Der Museumspädagogische Dienst läßt sich immer mal wieder schöne neue „Events“ in altehrwürdigen Sammlungen einfallen – „Tropennächte“ im Gewächshaus des Botanischen Gartens und „Sibirische Klänge“ im Naturkundemuseum zum Beispiel. „Schauplatz Museum“ heißen diese Veranstaltungen. Jetzt haben sie aber auch mal etwas, sagen wir: Umstrittenes verzapft: Im Völkerkundemuseum Dahlem fand eine mehrtägige Veranstaltung über einen Stamm aus Indonesisch-Papua statt.

Dazu hatte man extra zusammen mit dem westdeutschen Arztehepaar Konrad fünf Angehörige der Asmat für eine Woche eingeflogen. Insgesamt kostete dieser ethnologische Exkurs zum Anfassen über 30.000 Mark. Dafür mußten die „Menschen aus dem Holz“, wie sie sich nennen, am sonntäglichen Museums-„Familientag“ vor 2.000 Menschen aus Berlin aber auch gehörig – das heißt in Stammestracht – singen und schnitzen. Und dann sagte die Papua-Kennerin Frau Dr. Konrad irgendwann auch noch: „Jetzt laß ich die Asmat tanzen!“ Gesagt, getan.

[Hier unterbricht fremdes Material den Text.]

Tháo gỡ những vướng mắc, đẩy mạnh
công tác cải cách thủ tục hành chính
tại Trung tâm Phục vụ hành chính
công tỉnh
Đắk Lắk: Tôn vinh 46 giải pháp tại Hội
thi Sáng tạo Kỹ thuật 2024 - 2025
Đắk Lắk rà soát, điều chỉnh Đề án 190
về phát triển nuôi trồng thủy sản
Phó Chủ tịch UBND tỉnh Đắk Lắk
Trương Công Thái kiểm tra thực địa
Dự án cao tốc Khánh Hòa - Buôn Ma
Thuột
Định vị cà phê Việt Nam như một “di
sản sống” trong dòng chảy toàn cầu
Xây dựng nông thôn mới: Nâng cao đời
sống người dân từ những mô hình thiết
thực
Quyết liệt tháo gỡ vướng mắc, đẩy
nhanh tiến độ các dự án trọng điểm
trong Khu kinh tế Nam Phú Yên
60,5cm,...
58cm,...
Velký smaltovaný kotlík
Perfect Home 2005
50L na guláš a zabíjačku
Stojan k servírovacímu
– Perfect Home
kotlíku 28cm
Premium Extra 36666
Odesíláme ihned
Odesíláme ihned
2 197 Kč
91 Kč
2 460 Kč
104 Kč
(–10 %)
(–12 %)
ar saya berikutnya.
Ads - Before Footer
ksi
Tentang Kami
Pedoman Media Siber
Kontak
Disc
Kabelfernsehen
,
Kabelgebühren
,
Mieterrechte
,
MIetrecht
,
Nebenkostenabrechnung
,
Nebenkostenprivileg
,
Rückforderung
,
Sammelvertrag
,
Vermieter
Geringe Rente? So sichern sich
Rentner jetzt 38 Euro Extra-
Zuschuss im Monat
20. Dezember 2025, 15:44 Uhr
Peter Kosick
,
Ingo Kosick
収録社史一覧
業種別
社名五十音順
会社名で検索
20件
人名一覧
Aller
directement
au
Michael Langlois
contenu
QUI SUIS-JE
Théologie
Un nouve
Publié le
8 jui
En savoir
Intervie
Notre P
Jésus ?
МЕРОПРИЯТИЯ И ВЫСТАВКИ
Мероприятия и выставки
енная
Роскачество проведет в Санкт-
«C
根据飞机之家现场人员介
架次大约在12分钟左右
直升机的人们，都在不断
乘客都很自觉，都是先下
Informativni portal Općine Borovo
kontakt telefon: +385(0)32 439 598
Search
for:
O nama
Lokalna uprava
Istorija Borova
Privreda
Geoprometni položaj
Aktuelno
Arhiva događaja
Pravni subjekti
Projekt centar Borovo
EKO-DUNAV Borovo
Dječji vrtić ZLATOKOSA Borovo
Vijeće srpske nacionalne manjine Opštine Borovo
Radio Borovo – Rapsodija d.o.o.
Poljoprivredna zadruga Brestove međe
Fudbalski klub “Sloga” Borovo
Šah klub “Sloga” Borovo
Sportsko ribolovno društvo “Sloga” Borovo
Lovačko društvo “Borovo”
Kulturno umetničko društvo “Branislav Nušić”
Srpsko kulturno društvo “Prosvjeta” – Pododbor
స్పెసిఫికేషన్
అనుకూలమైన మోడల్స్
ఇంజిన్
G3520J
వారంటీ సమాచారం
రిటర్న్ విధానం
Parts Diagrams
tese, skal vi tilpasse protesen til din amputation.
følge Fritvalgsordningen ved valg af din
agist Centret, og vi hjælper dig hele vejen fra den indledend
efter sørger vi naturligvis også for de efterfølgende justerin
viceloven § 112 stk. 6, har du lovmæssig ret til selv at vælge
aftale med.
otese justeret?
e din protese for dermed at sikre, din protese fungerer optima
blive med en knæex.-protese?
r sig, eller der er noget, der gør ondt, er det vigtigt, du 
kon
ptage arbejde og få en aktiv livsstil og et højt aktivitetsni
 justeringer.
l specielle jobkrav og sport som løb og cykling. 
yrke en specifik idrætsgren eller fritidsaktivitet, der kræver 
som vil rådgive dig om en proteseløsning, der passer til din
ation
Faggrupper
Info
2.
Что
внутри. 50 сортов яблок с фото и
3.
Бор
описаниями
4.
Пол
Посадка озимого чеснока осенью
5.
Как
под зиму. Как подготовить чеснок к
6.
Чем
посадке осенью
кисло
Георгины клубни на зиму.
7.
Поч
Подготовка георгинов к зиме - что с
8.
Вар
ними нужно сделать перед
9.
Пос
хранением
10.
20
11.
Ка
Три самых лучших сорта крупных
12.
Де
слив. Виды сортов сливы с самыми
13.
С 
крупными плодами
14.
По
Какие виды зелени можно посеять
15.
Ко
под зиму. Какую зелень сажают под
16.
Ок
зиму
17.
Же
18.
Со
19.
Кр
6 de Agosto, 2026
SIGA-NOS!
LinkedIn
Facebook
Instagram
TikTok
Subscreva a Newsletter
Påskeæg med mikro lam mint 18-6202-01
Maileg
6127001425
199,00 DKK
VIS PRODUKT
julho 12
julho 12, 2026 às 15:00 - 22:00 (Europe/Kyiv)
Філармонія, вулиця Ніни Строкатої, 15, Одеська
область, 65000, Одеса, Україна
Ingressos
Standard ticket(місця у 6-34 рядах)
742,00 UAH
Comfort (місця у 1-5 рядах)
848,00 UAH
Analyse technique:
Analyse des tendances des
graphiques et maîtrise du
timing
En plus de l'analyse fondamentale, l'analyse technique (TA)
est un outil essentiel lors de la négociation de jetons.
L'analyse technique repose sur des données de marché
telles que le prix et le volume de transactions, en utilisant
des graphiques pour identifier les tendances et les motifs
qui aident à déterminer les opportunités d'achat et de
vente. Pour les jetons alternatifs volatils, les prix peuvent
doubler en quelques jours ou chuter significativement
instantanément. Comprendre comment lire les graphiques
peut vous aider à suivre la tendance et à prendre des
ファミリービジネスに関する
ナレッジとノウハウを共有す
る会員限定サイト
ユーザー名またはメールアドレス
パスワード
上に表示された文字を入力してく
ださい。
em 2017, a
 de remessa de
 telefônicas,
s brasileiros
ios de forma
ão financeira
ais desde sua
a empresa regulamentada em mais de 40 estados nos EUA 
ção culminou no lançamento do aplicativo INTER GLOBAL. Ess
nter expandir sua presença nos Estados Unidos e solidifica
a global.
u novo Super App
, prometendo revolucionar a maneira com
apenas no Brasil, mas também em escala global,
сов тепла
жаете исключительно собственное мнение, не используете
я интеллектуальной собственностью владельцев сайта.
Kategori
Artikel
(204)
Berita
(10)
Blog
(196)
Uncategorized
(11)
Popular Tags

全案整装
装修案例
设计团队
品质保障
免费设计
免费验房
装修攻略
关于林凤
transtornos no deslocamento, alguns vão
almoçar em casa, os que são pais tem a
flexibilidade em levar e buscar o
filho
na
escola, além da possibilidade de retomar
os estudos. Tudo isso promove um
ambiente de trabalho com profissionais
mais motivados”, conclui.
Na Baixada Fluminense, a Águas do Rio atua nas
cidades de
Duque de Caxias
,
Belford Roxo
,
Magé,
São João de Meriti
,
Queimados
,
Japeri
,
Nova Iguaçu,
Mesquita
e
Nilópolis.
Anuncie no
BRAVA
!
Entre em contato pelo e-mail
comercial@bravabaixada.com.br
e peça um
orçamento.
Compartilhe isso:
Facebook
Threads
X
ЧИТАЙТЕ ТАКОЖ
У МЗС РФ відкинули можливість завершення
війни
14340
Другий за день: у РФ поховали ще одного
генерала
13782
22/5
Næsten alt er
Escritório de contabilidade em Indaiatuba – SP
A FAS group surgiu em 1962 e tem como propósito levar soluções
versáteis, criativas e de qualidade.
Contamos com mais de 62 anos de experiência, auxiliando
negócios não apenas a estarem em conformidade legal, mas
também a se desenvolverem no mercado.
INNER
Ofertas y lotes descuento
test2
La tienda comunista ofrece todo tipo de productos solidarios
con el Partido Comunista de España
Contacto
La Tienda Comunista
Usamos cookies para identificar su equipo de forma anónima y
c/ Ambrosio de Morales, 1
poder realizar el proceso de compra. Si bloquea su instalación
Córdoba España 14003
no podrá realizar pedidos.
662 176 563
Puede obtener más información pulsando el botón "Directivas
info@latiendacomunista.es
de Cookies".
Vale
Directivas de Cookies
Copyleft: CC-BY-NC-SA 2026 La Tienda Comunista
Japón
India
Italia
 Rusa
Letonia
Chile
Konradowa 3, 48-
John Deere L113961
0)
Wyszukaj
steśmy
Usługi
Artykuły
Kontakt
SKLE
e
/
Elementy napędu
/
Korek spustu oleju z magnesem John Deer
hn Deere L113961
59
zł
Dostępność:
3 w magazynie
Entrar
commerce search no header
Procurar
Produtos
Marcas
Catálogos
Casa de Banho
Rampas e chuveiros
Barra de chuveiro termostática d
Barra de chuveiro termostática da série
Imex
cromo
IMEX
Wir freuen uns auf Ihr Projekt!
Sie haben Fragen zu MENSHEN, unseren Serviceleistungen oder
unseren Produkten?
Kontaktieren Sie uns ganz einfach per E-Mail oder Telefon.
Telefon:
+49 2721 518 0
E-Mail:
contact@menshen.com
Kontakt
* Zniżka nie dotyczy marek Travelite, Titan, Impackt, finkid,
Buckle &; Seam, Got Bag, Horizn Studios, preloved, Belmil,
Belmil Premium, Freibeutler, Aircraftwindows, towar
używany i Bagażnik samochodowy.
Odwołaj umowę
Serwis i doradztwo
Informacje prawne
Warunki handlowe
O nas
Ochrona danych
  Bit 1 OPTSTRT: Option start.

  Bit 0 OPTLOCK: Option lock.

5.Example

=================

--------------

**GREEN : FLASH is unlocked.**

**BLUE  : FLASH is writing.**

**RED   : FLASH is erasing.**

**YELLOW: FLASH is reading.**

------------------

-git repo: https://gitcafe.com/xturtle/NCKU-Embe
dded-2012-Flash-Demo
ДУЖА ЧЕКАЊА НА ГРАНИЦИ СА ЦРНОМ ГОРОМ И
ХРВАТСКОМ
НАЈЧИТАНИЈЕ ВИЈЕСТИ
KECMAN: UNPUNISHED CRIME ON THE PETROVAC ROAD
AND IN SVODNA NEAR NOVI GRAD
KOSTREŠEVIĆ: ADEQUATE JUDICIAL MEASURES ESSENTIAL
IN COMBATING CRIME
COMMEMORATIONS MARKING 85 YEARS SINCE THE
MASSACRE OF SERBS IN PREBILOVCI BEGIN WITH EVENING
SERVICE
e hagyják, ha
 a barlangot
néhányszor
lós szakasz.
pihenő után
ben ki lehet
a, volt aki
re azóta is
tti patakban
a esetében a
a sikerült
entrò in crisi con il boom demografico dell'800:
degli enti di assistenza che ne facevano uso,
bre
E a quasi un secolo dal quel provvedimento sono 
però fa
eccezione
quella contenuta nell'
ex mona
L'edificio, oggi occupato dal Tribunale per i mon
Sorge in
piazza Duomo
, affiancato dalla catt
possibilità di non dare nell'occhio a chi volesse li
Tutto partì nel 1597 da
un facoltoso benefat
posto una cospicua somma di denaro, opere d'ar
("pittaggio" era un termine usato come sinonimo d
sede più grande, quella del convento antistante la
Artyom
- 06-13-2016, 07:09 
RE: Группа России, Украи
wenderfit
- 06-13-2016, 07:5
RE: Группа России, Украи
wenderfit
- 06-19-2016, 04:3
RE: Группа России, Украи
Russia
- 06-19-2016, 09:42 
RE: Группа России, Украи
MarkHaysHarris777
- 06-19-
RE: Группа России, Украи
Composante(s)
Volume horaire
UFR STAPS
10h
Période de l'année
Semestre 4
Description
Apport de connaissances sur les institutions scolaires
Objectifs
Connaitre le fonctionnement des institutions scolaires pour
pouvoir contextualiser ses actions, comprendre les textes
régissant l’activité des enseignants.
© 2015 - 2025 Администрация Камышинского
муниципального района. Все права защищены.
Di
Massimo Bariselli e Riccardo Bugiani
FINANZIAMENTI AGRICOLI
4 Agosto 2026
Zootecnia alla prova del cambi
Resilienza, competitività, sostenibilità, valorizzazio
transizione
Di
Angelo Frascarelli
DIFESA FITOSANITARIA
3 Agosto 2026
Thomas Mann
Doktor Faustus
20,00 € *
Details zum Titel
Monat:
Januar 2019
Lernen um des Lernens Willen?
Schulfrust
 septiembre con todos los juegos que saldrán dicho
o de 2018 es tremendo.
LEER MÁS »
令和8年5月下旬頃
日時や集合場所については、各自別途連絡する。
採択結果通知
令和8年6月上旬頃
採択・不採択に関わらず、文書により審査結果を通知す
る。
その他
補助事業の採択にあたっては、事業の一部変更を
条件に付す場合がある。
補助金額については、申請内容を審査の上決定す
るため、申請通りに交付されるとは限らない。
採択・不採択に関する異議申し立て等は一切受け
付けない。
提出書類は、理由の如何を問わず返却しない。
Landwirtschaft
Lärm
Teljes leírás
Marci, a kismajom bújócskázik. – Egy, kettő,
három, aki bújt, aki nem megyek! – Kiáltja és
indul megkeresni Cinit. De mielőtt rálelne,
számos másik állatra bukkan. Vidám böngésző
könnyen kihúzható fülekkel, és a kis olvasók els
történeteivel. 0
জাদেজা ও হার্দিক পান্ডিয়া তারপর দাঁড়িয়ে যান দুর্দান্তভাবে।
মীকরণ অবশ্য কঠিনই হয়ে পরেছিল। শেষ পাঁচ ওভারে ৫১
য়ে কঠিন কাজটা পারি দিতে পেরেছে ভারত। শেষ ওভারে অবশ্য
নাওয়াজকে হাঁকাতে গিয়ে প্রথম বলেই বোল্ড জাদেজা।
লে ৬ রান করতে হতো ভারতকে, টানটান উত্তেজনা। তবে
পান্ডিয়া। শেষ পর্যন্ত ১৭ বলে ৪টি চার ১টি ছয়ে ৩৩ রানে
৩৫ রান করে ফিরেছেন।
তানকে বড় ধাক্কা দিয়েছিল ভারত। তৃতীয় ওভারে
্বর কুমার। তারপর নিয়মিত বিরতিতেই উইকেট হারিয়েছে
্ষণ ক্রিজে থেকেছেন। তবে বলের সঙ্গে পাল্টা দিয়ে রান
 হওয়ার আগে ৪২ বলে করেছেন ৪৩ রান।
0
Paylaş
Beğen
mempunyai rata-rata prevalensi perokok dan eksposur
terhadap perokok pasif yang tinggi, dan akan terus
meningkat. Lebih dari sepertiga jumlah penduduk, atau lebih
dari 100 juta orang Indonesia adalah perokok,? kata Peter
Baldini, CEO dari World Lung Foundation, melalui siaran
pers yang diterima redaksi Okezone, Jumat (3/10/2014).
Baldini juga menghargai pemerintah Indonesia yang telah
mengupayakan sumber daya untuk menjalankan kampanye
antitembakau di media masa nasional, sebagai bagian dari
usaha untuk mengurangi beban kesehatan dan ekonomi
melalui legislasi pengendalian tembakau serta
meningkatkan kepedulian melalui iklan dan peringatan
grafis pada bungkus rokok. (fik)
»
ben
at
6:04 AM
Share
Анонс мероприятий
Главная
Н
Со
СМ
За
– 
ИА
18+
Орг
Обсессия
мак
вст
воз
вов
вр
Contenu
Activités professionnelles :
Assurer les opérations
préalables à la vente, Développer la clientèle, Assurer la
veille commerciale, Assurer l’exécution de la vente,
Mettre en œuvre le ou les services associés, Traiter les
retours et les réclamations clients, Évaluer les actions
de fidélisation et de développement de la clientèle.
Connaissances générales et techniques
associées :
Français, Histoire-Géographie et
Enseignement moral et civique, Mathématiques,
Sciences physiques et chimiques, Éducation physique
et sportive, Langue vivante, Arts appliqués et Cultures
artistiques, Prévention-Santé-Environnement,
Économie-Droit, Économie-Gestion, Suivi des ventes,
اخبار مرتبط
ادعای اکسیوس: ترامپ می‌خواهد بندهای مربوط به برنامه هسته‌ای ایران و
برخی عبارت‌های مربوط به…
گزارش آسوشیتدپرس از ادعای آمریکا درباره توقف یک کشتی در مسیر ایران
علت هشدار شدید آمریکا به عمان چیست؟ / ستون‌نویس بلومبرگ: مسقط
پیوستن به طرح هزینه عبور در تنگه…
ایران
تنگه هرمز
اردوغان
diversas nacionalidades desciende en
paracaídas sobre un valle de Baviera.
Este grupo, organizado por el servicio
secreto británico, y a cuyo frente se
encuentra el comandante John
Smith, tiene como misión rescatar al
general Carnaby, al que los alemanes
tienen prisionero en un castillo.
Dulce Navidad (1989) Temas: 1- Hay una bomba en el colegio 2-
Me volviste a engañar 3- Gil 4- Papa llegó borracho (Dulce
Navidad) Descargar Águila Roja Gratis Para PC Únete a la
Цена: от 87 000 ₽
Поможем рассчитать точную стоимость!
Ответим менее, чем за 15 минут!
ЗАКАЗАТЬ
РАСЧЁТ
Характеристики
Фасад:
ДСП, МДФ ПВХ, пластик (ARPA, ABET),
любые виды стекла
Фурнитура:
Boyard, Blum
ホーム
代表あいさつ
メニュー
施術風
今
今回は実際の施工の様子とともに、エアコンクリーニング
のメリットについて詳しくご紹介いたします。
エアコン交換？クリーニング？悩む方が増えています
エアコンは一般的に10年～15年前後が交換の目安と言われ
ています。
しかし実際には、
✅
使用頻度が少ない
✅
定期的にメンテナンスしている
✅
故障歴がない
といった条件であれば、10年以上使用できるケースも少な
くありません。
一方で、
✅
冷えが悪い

Die anwesenden Einzelkinder wollten die ganze Zeit von ihren Erziehungsberechtigten vor allem wissen: „Frieren die nicht?“ und „Sind das richtige Menschenfresser?“ Nicht mehr! wurde ihnen meist flüsternd beschieden.

Es traf sich, daß just in diesen düsteren Tagen die „Befreiungsbewegung Papua“ (OPM) am anderen Ende des Landes einige Europäer entführt hatte, von denen einer, der Berliner Frank Momberg, mit den Forderungen der OPM kurz darauf wieder freigelassen wurde.

„Die indonesische Regierung schämt sich dieser Menschen, ihrer Primitivität und ihrer Lendenschurze“, erzählte er anschließend der Presse. Einigen ethnologisch gebildeten Zuschauern im Völkerkundemuseum ging es ähnlich – weil die Asmat dort ihrer Meinung nach vorgeführt wurden: „Es fehlte das Dialogische daran“, meinte zum Beispiel ein Hamburger Anthropologe, „man kann solche Leute nicht einfach auf die Bühne stellen – so wie früher bei Hagenbecks Exotenschauen.“ Immerhin: Den fünf Holzbildhauern hat dieser Europa-Ausflug großen Spaß gemacht! (Sie leben vom Verkauf ihrer Plastiken.)

Noch witziger wäre es freilich gewesen, wenn der Asmat-Besuch es ermöglicht hätte, dabei etwas über uns – von außen – zu erfahren. Die fünf haben bestimmt interessante Beobachtungen gemacht – in Berlin, im Völkerkundemuseum, im Hotel, in dem sie eine Woche lang untergebracht waren, und mit dem von ihnen gut angenommenen Schultheiss- Bier...

Der Kopfjäger als Headhunter: Über so manch Brandenburger Torheit, die uns gar nicht mehr auffällt, hätten sie wahrscheinlich Erhellendes zu bemerken gehabt. Umgekehrt hätten Dr. Konrad und andere Urvölker-Experten vom Dienst ihnen sicher lichtbildgestützt viel Kluges über die Asmat-Kultur erzählen können. Man muß sich das nur mal vorstellen: Die fünf waren zuvor noch nie aus ihrem Dorf herausgekommen – und dann ging es plötzlich Schlag auf Schlag: mit Boot, dann Flugzeug, Zwischenlandung in Gaudi-Arabien, Flughafen Tegel, Winter, Taxi, Hotel Heidelberger Hof, wieder Taxi, Museum Dahlem – Südsee-Abteilung. Bum! Und dann das Ganze wieder retour. Was für ein Kulturereignis! Helmut Höge

Am heutigen Samstag läuft im Dahlemer Museum um 20 Uhr noch der australische Kopfjäger- Dokumentar-Fake-Film „Perlen und Wilde“ – aus dem Jahr 1922.